Hmm, so right now I'm doing something, but I'll probably get home and back on my computer in the next couple hours

And then I'd very much be down

@Semiclassical I wasn't kidding when I said I was a noob. The height you are referring to - can it be calculated as vertical displacement?

I feel like I just answered my own question.

:)

Ok, I'm thinking it's half of something.

@Semiclassical I think the height it hits will be equal to half of the height of the projectile at its highest point.

That'll be a problem, since I never actually specified what $L$ would be.

;-;

unless I'm misunderstanding what you said. (it's still not right)

Ok, don't solve it for me. Just give me a starting point. I'm probably misunderstanding you.

Start as with any kinematics problem: What are $x(t)$ and $y(t)$ as functions of time $t$? (There's also $v_x,v_y$ as functions of time but they're not terribly pertinent here.)

Ok, I'll be back in about 10 min. I think I'm starting to get an idea of how to do this now.

@Daminark rip

@MatheinBoulomenos noch hier?

yeah I'm here

What sort of thing is endomorphism

it seems out of place

I don't understand the question

well, it isn't a functor

there are other important construction that aren't functors

but if M and N are isomorphic A-modules then End_A(M) and End_A(N) are isomorphic algebras

@MatheinBoulomenos :frowns:

like taking the center of a group

that doesn't contradict what I said

sure

endomorphisms is a hom functor evaluated with the same object in two arguments. It's logical that it's not functorial since the hom functor is covariant in one argument and contravariant in the other one

so if $C$ is any category we can consider the fulll subcategory of $C \times C^{op}$, consiting of objects of the form $(M,M)$, then taking endomorphisms in $C$ is functorial from that category, since a morphism $M \to N$ in that category is a pair of morphisms $M \to N$ and $N \to M$. there's a functor from the subcategory of $C$ where we only allow isomorphisms as functors sending $M$ to $(M,M)$ and $f$ to $(f,f^{-1})$

but that's just useless nonsense

I want to prove this in Lean :P

so, what do you mean by "ring" here? as in, non-commutative and with unity?
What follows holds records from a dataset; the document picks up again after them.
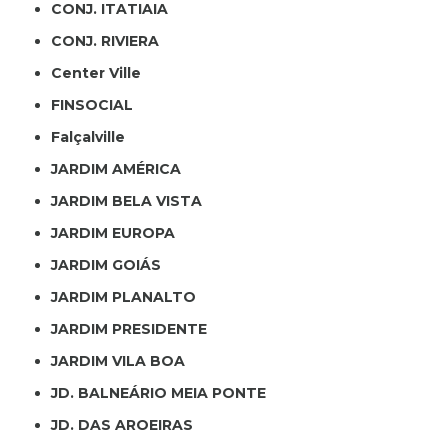
CONJ. ITATIAIA
CONJ. RIVIERA
Center Ville
FINSOCIAL
Falçalville
JARDIM AMÉRICA
JARDIM BELA VISTA
JARDIM EUROPA
JARDIM GOIÁS
JARDIM PLANALTO
JARDIM PRESIDENTE
JARDIM VILA BOA
JD. BALNEÁRIO MEIA PONTE
JD. DAS AROEIRAS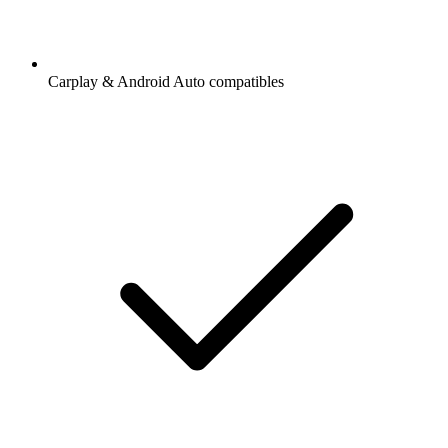
Carplay & Android Auto compatibles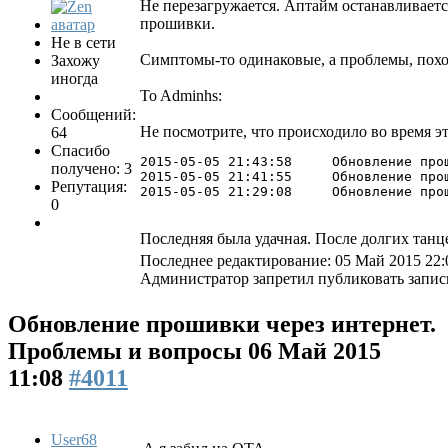
Не перезагружается. Аптайм останавливаетс
прошивки.
Не в сети
Симптомы-то одинаковые, а проблемы, похо
Захожу
иногда
To Adminhs:
Сообщений:
Не посмотрите, что происходило во время э
64
Спасибо
2015-05-05 21:43:58	Обновление прошивки на модуле 10646715

получено: 3
2015-05-05 21:41:55	Обновление прошивки на модуле 10646715

Репутация:
2015-05-05 21:29:08	Об
0
Последняя была удачная. После долгих танц
Последнее редактирование: 05 Май 2015 22:
Администратор запретил публиковать запис
Обновление прошивки через интернет.
Проблемы и вопросы
06 Май 2015
11:08
#4011
User68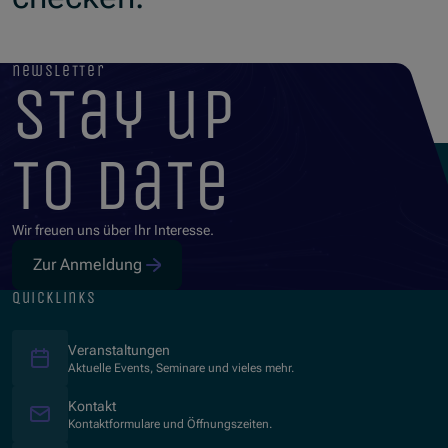
newsletter
stay up
to date
Wir freuen uns über Ihr Interesse.
Zur Anmeldung
quicklinks
Veranstaltungen
Aktuelle Events, Seminare und vieles mehr.
Kontakt
Kontaktformulare und Öffnungszeiten.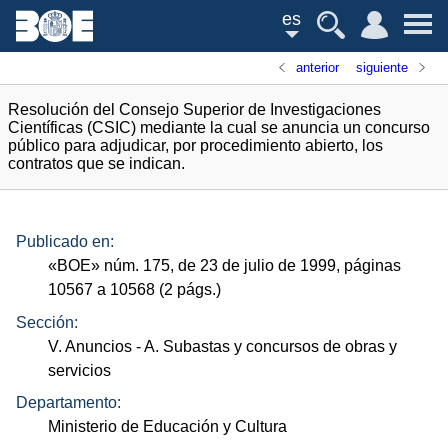
es
anterior
siguiente
Resolución del Consejo Superior de Investigaciones
Científicas (CSIC) mediante la cual se anuncia un concurso
público para adjudicar, por procedimiento abierto, los
contratos que se indican.
Publicado en:
«
BOE
»
núm.
175, de 23 de julio de 1999, páginas
10567 a 10568 (2
págs.
)
Sección:
V. Anuncios
- A. Subastas y concursos de obras y
servicios
Departamento:
Ministerio de Educación y Cultura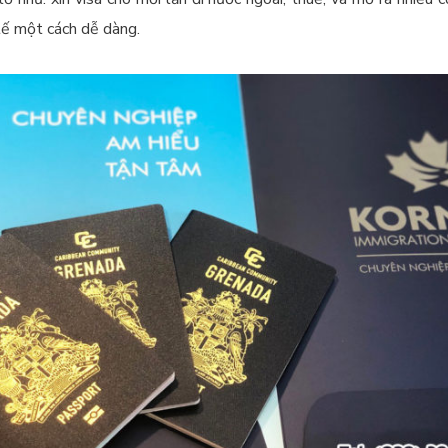
 tế một cách dễ dàng.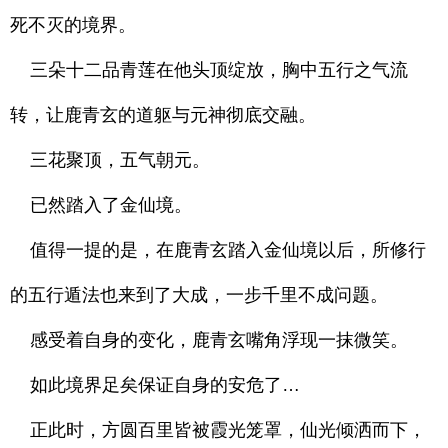
死不灭的境界。
三朵十二品青莲在他头顶绽放，胸中五行之气流
转，让鹿青玄的道躯与元神彻底交融。
三花聚顶，五气朝元。
已然踏入了金仙境。
值得一提的是，在鹿青玄踏入金仙境以后，所修行
的五行遁法也来到了大成，一步千里不成问题。
感受着自身的变化，鹿青玄嘴角浮现一抹微笑。
如此境界足矣保证自身的安危了…
正此时，方圆百里皆被霞光笼罩，仙光倾洒而下，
non-commutative with unity, yeah

cool

that's exactly what ring is in Lean

good choice

I do like my non-commutative rings

i would disagree with any other def

Hi chat

bonjour @Astyx

ca fait longtemps que j't'ai vu

Un peu

$$A_{tr}^\ast \cong Z(A)^\ast$$

how ya doing? @Daminark

Alright, think I'm ready for some Artin-Wedderburn

Am I done correctly?

I am an UG student, I am new to the proofs. please help me.